Contemplative prayer is a prayer of loving attentiveness to God's mysterious presence, even though that presence is not directly experienced but known only in faith. The prayer the young Samuel learns from the priest Eli provides a model: "Speak, LORD, for your servant is listening" (1 Sam 3:9). While mental prayer involves the active use of our faculties of imagination and intellect, contemplative prayer is more quiet, receptive, and affective. It is a prayer of the heart, a focus, a quiet awareness of God's presence sensed deep within us or suggested by the silence and solitude of a natural vista-a grassy meadow under an infinite blue sky or the heavens at night filled with stars. Sometimes that presence moves us to pray affectively, praising, loving asking pardon. Thus, contemplation involves not so much the imagination or discursive reason as it does the heart.

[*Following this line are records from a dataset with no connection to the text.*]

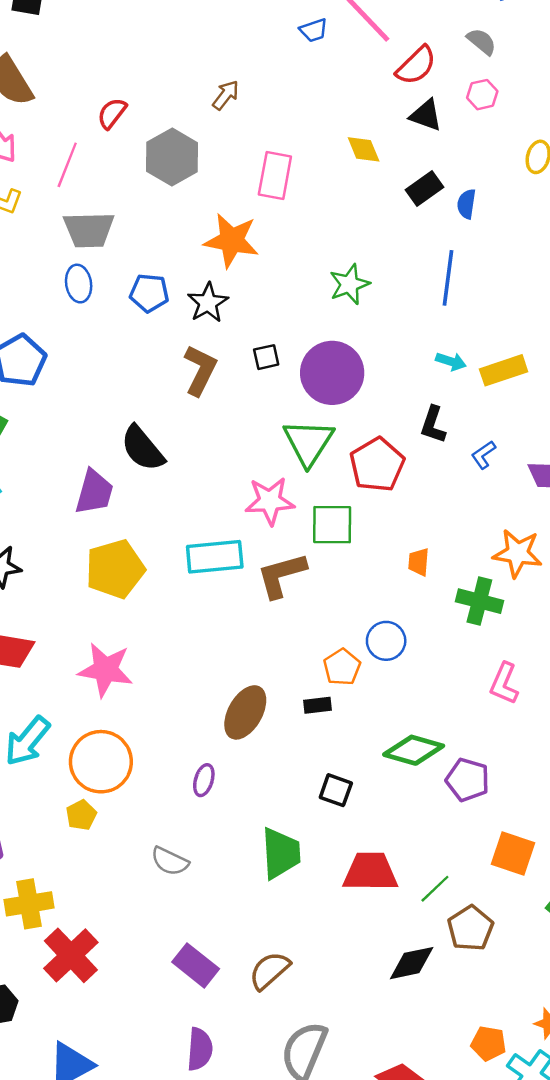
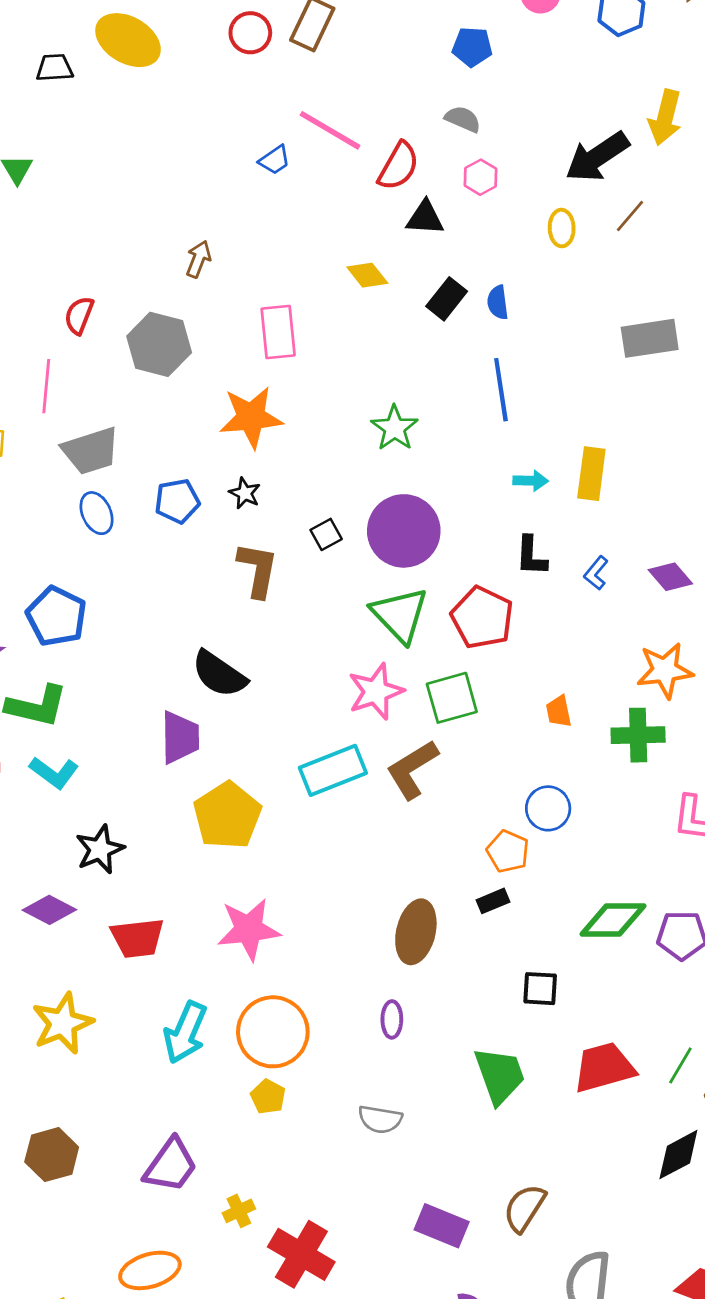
black star: (208, 303) -> (245, 493), size x0.7
yellow rectangle: (504, 370) -> (591, 474), turned -48
yellow cross: (29, 904) -> (239, 1211), size x0.6

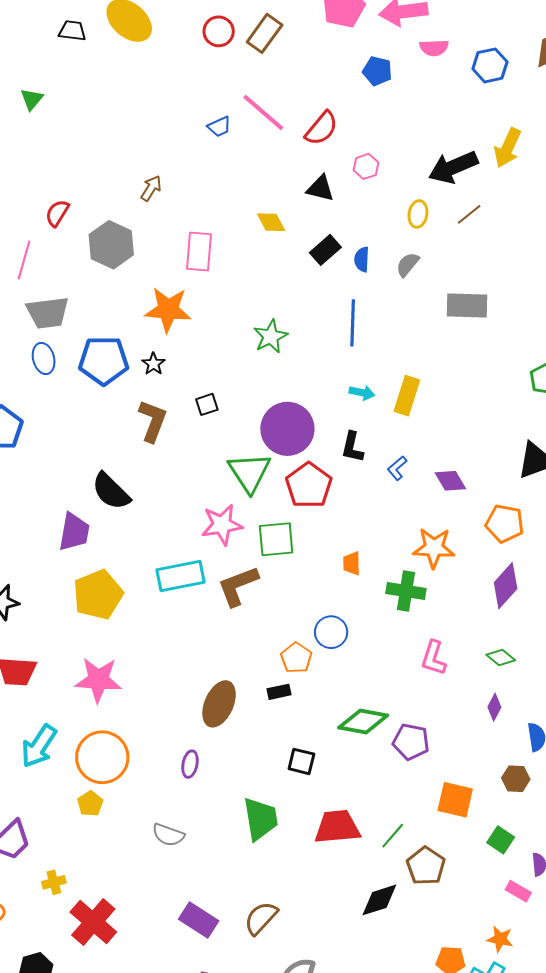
gray semicircle: (463, 119) -> (408, 264), moved, turned -84
red semicircle: (398, 166) -> (321, 128), moved
blue pentagon: (177, 501) -> (104, 360), size x1.5
purple circle: (404, 531) -> (287, 429), moved

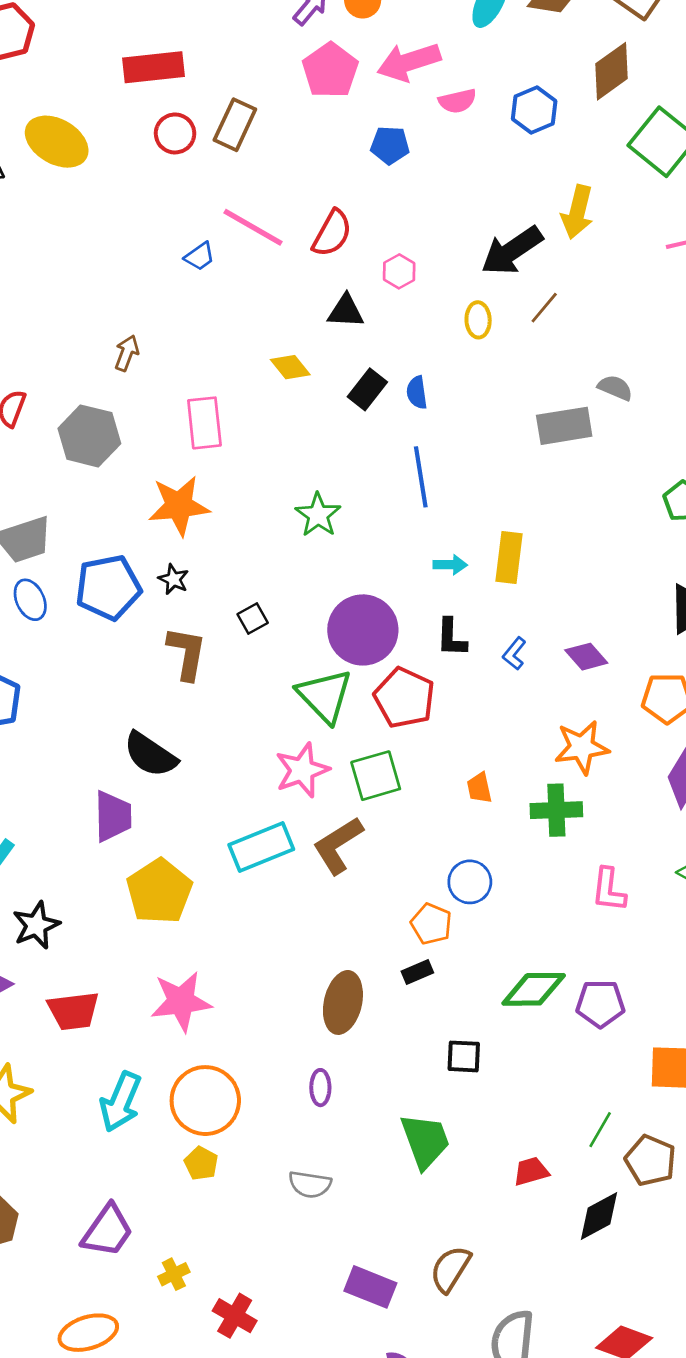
gray semicircle: (408, 264) -> (615, 388), moved, turned 84
red trapezoid: (337, 827) -> (531, 1171), moved, size x0.6
red cross: (93, 922) -> (235, 1316), size x0.7

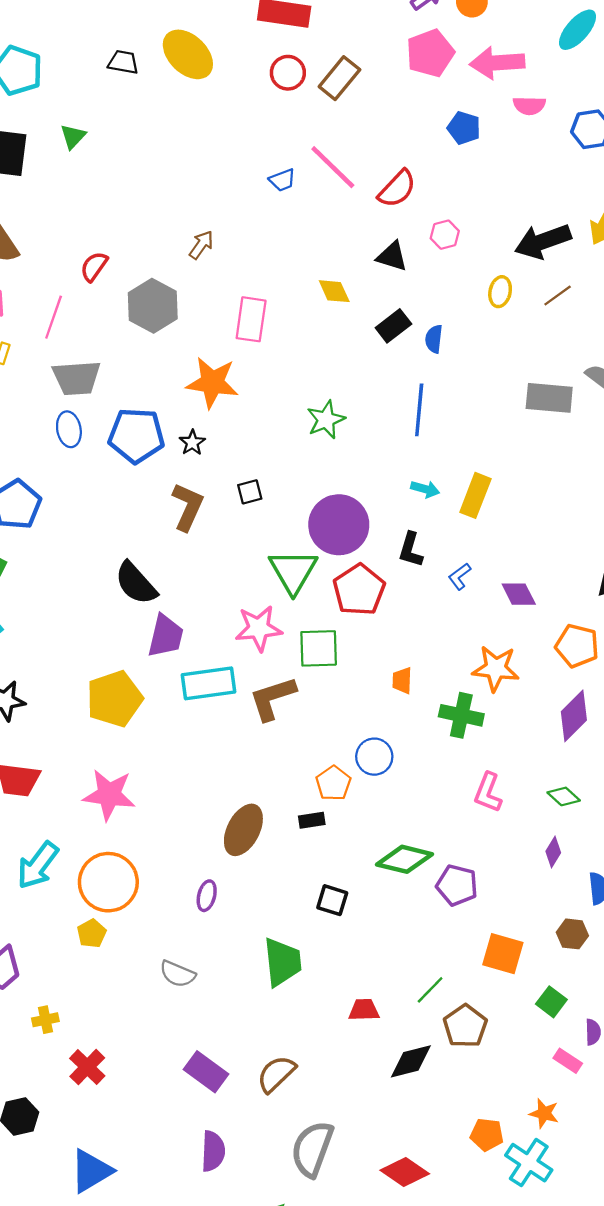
purple trapezoid: (113, 816) -> (166, 636), moved

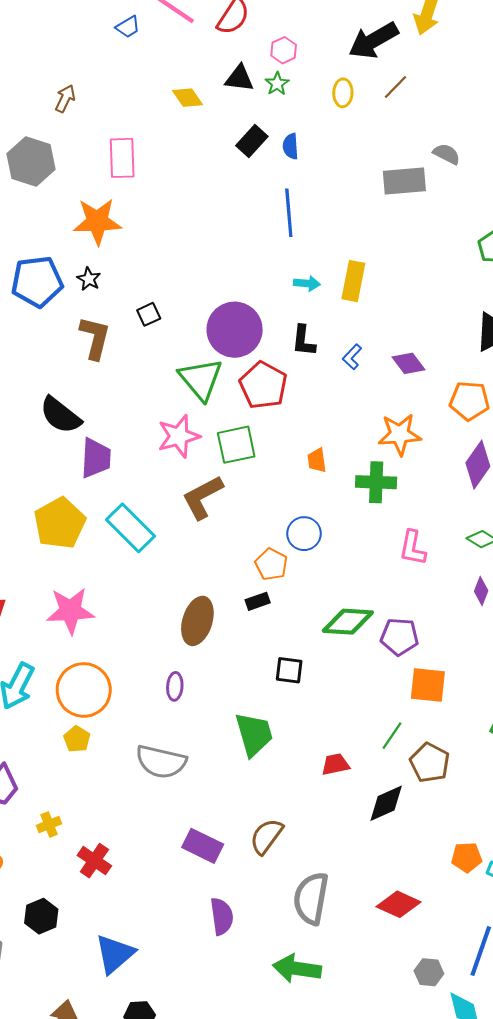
yellow diamond: (334, 291) -> (188, 98), moved
green star: (326, 420) -> (277, 84), moved, size x0.7
cyan rectangle: (208, 683) -> (130, 528), moved, turned 63
orange square: (503, 954) -> (428, 685), moved
gray semicircle: (177, 974) -> (161, 762), size x1.5

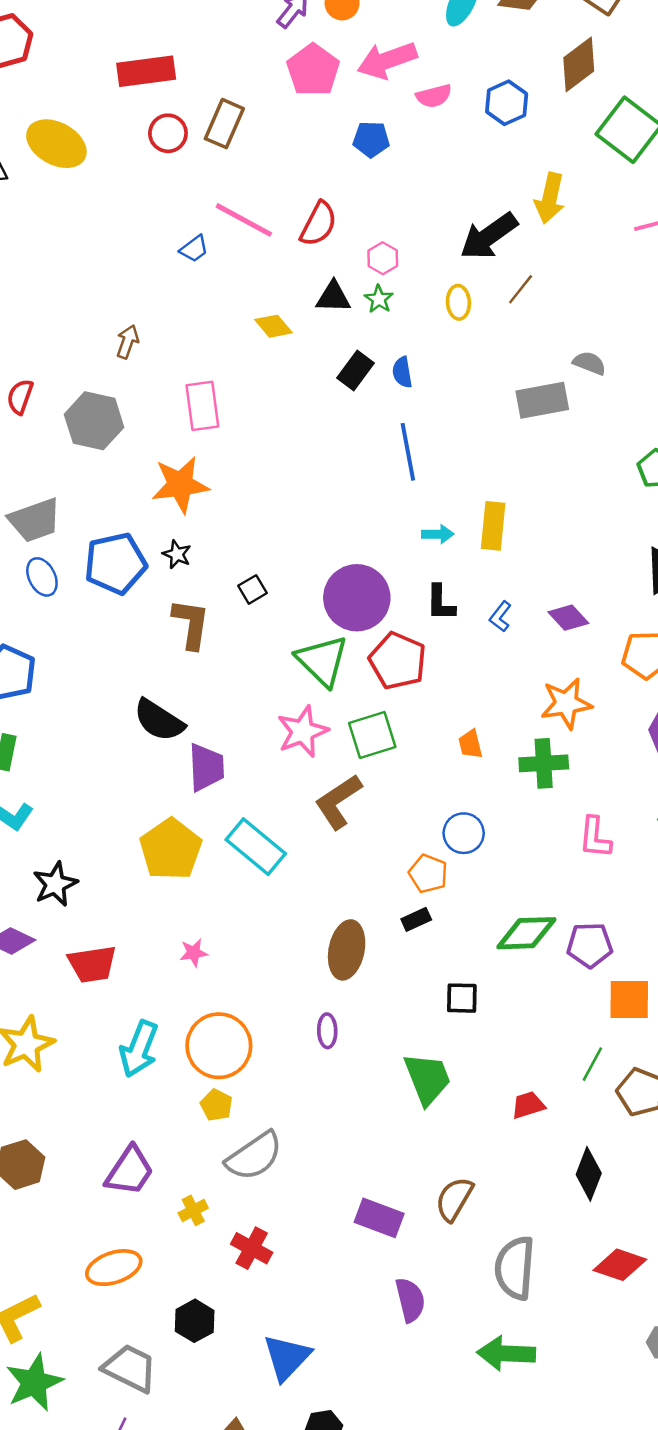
pink star: (70, 611) -> (194, 953), size x0.5
gray semicircle: (161, 762) -> (254, 1156), moved, turned -42
black diamond: (386, 803) -> (589, 1174), moved, turned -39

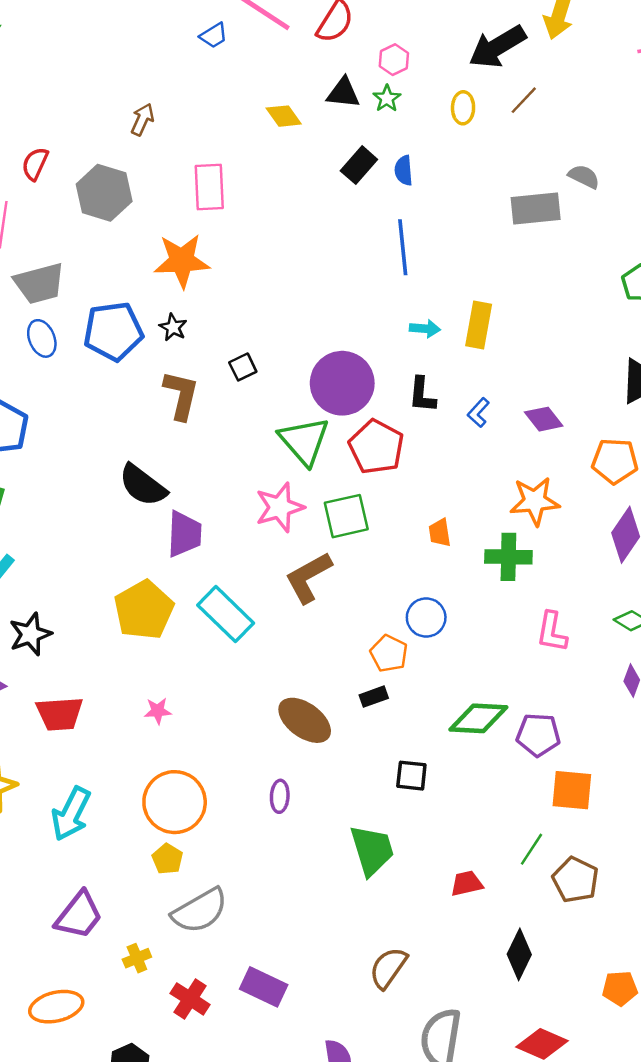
brown ellipse: (347, 950) -> (305, 720), turned -70
cyan arrow: (139, 1049) -> (71, 814), moved
purple rectangle: (379, 1218) -> (264, 987), moved

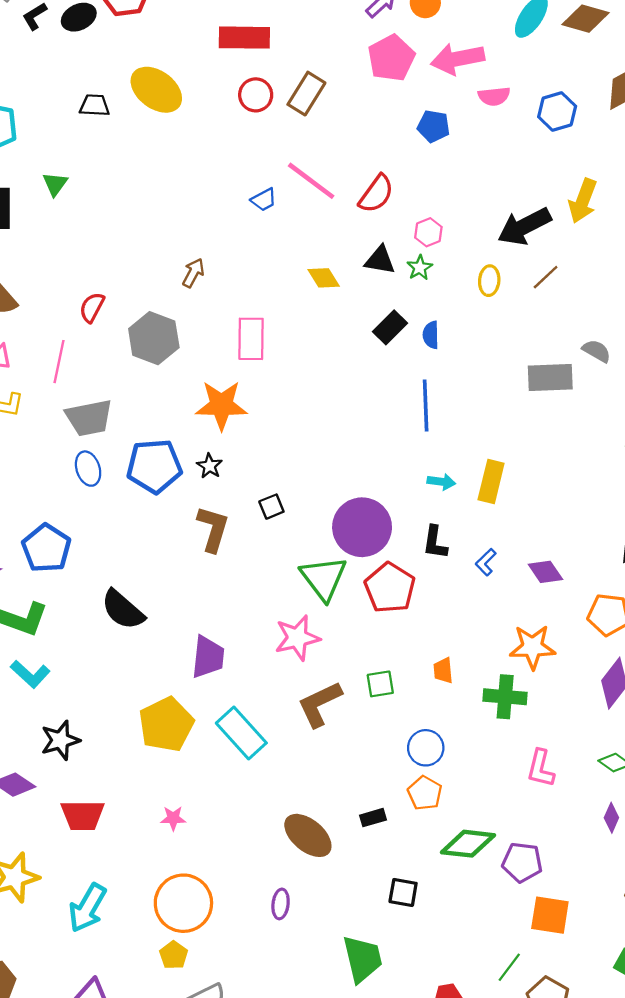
black semicircle: (143, 485) -> (123, 610), moved
green square: (346, 516) -> (380, 684), moved, size x0.7
orange pentagon: (389, 654) -> (425, 793), moved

Thomas Merton, the Trappist monk who perhaps more than anyone else brought contemplation to the attention of contemporary men and women, describes it as a deepening of faith to the point where the union with God already given in our very nature is realized and experienced. It is not the result of some psychological trick but a genuine grace, something that comes as a gift and not as the result of our own use of special techniques. In his poetic language Merton describes contemplation as a door opening in the center of our being through which we seem to fall into an immense depth of silence and presence while our ordinary powers of thinking and imagination are stilled. It is at this point, when our natural faculties are quiet and in darkness and prayer becomes a simple awareness, that contemplation begins to shade into what spiritual writers describe as "infused" contemplation, the first stages of mystical prayer. The latter should not be associated with extraordinary phenomena such as voices, visions, and levitations. It is better understood as a heightening of contemplative prayer, in which a person enters into a more profound awareness of God's mysterious presence.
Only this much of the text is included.